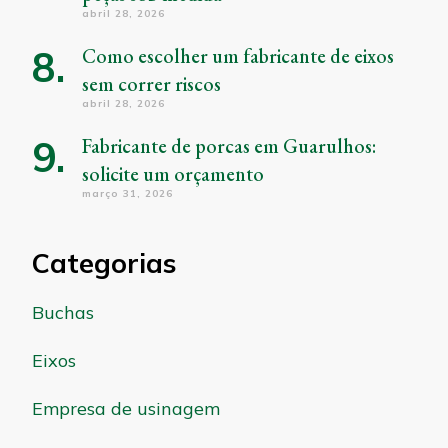
abril 28, 2026
Como escolher um fabricante de eixos
sem correr riscos
abril 28, 2026
Fabricante de porcas em Guarulhos:
solicite um orçamento
março 31, 2026
Categorias
Buchas
Eixos
Empresa de usinagem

***

Exercise directions:
With the pictures excluded, restate the material exactly as it stands.

Written response:
abril 28, 2026
Como escolher um fabricante de eixos
sem correr riscos
abril 28, 2026
Fabricante de porcas em Guarulhos:
solicite um orçamento
março 31, 2026
Categorias
Buchas
Eixos
Empresa de usinagem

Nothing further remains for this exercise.